What makes this new, often insightful, and somewhat troubling for older generations of comics observers is certainly the theorizing of a kind of artistic poetics. Chute says in her introduction that nonfiction comics have emerged, at least emerged more forcefully and fully, in the aftermath of the horrors of World War II. Second, she argues that the comic art form has become more international in the shadow of human-caused catastrophe. Third, and as a coda, she wants to explore comics as journalism.

These are admirable aims from the perspective of a reviewer whose political life was shaped by the anti-war movement following closely upon the civil rights crusade.

I am most curious at the absence of the EC war comics—in their realism, anti-war comics—that made Harvey Kurtzman and his dogged realism a comic-art legend.
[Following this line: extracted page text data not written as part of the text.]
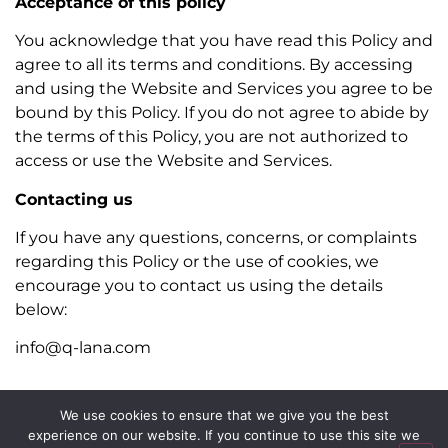
Acceptance of this policy
You acknowledge that you have read this Policy and
agree to all its terms and conditions. By accessing
and using the Website and Services you agree to be
bound by this Policy. If you do not agree to abide by
the terms of this Policy, you are not authorized to
access or use the Website and Services.
Contacting us
If you have any questions, concerns, or complaints
regarding this Policy or the use of cookies, we
encourage you to contact us using the details
below:
info@q-lana.com
We use cookies to ensure that we give you the best
experience on our website. If you continue to use this site we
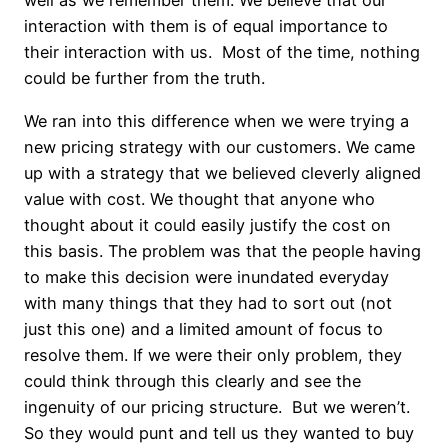
well as we remember them. We believe that our
interaction with them is of equal importance to
their interaction with us. Most of the time, nothing
could be further from the truth.
We ran into this difference when we were trying a
new pricing strategy with our customers. We came
up with a strategy that we believed cleverly aligned
value with cost. We thought that anyone who
thought about it could easily justify the cost on
this basis. The problem was that the people having
to make this decision were inundated everyday
with many things that they had to sort out (not
just this one) and a limited amount of focus to
resolve them. If we were their only problem, they
could think through this clearly and see the
ingenuity of our pricing structure. But we weren’t.
So they would punt and tell us they wanted to buy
I am curious at a study of comics as history with a similar absence of Jack Jaxon, whose comic classics on the wars of the old Texas frontiers set the pace in the 1970s for higher levels of close historical study in comic art. And I suppose I am curious at all manner of other possible avenues not taken up, like the war work of Spain Rodriguez, which ranged from Spain and Russia of the 1930s-1940s to the adventures of Che Guevara in the 1950s-1960s; or the devotions of the annual magazine World War 3 Illustrated, which approaches subjects close to Chute’s interest again and again, through the work of dozens of artists.

Then again, the field of possible candidates, especially international candidates, is vast. And for American readers who find themselves looking into the windows of comic-book stores in today’s France, Germany, or Italy, translations of Joe Sacco and Art Spiegelman stare out, a reminder of these artists’ current totemic status.

The real question, for what one can call theoretical exploration, is not the choice of particulars, after all, but the quality of the exploration itself. There is, for my taste, too much referencing of what other academics think, although I know this is the nature of the beastly scholarly writing on most any subject, art subjects in particular. There is a curious transition to personal war experiences, one generation removed for Spiegelman’s Maus, not at all removed for Nakazawa or for Joe Sacco, who sought them out. This is curious because “personal” comics as a genre began with the religious perplexities of a young Justin Green, far removed from any conflict but the psychological kind. How the careful monstrosities of Crumb’s funny animals murdering each other fits into this (except that it appears side to side with an early Maus excerpt, in the comic titled Funny Animals), or why painter Philip Guston’s break from abstract expressionism makes the arguments about violence work, I do not grasp. Other readers may feel differently.

Never mind. Chute is on the button in quoting Spiegelman saying that comics are the “last bastion of figurative drawing” (105), so far beyond the assorted revolutionary developments in modern painting, literature, and so on that a kind of catch-up effort was inevitable—and interesting, because comics remain vernacular, even when blown-up panels and originals appear on museum walls (as they do, increasingly). Comics are not “like” “art,” and not likely to be seen as art, despite the increase in comic artists with formal training in art history and such, and despite the efforts of galleries, not to mention speculators, to make comics art. A great contribution of underground comix, as Chute suggests, was the capacity to be both avant garde and figurative simultaneously. Efforts to escape into non-narrative drawing, even to the limited extent of “wordless” narrative experimentation, have been limited in number (more common, in the latter case, in the woodcut works of the 1920s-1940s) and never very popular.

Not every reader of this book will want to delve deeply into the detailed subjects of every page. Chute’s readings of comic art are distinctly her own, and some will inevitably seem more interesting or convincing that others. Nevertheless, the effort, chapter by chapter, is compelling. Chute shows how artists are dealing with the horror of modern war, by no means only those perpetrated by “the terrorists” or “the enemy.” This is a worthy effort.